Populate the Google Sheet with the extracted data.
Here's the script:
function scrapeURLs() {
var url = "https://yeshiva.academia.edu/EzraBrand"; // Replace this with the URL you want to scrape
var response = UrlFetchApp.fetch(url);
var htmlContent = response.getContentText();
// Use regex to match all <a> tags
var regex = /<a[^>]*href="([^"]+)"[^>]*>([^<]+)<\/a>/g;
var match;
var links = [];
while (match = regex.exec(htmlContent)) {
var linkUrl = match[1];
var linkText = match[2].trim();
links.push([linkUrl, linkText]);
}
// Write URLs and link names to the active Google Sheet
var sheet = SpreadsheetApp.getActiveSpreadsheet().getActiveSheet();
for (var i = 0; i < links.length; i++) {
sheet.getRange(i + 1, 1).setValue(links[i][0]);
sheet.getRange(i + 1, 2).setValue(links[i][1]);
}
}
function getUrlsFromElement(element) {
var urls = [];
var children = element.getChildren();
children.forEach(function(child) {
if (child.getName() === "a") {
var link = child.getAttribute("href");
if (link) {
urls.push(link.getValue());
}
}
urls = urls.concat(getUrlsFromElement(child));
});
return urls;
}
Note: This method relies on regex and assumes that the link text does not contain any inner HTML tags. Use of regex was necessary, due to the fact that Academia.edu doesn’t use a consistent XML structure. If the structure of Academia.edu changes or becomes more complex, the regex approach might need adjustments.
4. Running the Script:
After saving your script in the Google Apps Script editor, click the play (▶️) button to execute the scrapeURLs function.
5. Checking Results:
Return to your Google Sheet. The sheet should now display two columns: one with the scraped URLs and the other with their corresponding link texts.
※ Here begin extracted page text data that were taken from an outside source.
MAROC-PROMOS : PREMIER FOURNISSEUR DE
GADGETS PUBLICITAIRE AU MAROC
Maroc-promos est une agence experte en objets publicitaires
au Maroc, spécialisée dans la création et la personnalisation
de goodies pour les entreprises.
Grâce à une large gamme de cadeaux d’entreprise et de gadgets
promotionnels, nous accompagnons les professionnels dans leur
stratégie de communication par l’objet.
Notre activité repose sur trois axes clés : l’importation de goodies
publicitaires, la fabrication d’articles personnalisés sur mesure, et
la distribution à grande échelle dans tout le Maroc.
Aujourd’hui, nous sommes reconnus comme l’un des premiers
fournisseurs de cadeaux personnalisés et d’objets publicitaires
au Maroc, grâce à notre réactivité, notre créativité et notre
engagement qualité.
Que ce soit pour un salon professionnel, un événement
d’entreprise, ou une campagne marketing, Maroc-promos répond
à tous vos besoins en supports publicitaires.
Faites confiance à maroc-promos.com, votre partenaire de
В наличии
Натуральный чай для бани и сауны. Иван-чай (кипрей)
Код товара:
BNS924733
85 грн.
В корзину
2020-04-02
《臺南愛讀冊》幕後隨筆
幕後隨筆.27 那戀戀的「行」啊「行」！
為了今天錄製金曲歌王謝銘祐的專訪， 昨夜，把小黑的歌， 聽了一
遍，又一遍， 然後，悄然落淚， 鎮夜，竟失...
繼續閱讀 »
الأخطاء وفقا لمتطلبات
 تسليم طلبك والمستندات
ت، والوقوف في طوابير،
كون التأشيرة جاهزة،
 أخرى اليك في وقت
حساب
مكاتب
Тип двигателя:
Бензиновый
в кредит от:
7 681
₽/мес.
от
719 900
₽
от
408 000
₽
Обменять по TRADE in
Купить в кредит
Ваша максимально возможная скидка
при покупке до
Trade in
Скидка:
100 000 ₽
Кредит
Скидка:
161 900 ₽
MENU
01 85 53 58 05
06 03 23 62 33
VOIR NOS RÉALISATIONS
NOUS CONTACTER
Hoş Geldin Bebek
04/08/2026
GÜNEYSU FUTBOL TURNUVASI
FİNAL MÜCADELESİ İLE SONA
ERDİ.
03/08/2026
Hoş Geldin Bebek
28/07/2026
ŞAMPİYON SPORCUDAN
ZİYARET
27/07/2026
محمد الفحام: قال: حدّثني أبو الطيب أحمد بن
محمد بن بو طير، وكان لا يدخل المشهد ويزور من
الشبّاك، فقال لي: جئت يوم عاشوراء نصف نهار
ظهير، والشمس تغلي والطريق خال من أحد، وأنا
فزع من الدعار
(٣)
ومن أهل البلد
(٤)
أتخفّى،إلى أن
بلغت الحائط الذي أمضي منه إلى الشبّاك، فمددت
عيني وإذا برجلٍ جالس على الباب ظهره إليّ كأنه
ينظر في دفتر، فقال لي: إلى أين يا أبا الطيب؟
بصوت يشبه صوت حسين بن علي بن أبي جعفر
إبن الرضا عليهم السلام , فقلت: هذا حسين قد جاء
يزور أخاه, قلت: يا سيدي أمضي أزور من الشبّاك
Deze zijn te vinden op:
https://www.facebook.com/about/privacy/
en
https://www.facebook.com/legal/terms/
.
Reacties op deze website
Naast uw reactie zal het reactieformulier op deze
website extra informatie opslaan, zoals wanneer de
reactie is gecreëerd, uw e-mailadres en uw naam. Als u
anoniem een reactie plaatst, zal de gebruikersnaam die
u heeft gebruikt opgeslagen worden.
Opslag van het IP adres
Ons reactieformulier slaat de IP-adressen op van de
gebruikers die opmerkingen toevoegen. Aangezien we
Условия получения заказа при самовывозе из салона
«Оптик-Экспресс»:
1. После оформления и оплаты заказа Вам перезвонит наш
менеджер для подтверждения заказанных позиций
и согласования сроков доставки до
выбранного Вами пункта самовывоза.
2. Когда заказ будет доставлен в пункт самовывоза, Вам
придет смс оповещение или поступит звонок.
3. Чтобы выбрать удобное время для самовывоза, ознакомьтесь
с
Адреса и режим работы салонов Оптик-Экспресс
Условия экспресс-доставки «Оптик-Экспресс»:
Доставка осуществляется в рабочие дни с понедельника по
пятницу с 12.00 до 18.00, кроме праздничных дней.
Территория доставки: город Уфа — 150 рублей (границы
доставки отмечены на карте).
I then used Google Sheets’s REGEXMATCH function to filter for the URLs that were articles. These are URLs that start with a number after the last forward slash (/):
=REGEXMATCH(A2, "https://www\.academia\.edu/\d+/")
First few rows of final output:
Conclusion
While platforms like Google Sheets, Excel, and Word are powerful in their own right, they sometimes lack the specialized tools needed for tasks like URL extraction. Coupled with websites like Academia.edu not offering direct access to lists of URLs, scraping becomes a valuable skill. Using Google Apps Script, I’ve shown how you can quickly extract and catalog URLs and anchor texts from a webpage.
Appendix - Using Google Docs with ‘Markdown’
‘Markdown’, a lightweight markup language, is used by ChatGPT for formatting. However, when transferring Markdown content into platforms like Google Docs, the raw formatting symbols (like hashes and asterisks) are exposed.
Example, from this blogpost:
### Step-by-Step Guide
**1. Setting up Google Sheets:**
Enter the "Markdown To Docs (GdocifyMd)" add-on for Google Docs. This tool converts Markdown content into perfectly formatted Google Docs text. It eliminates the need for manual formatting or external conversions. So far, I can recommend it. It’s available as a free Google Docs add-on in the G Suite Marketplace.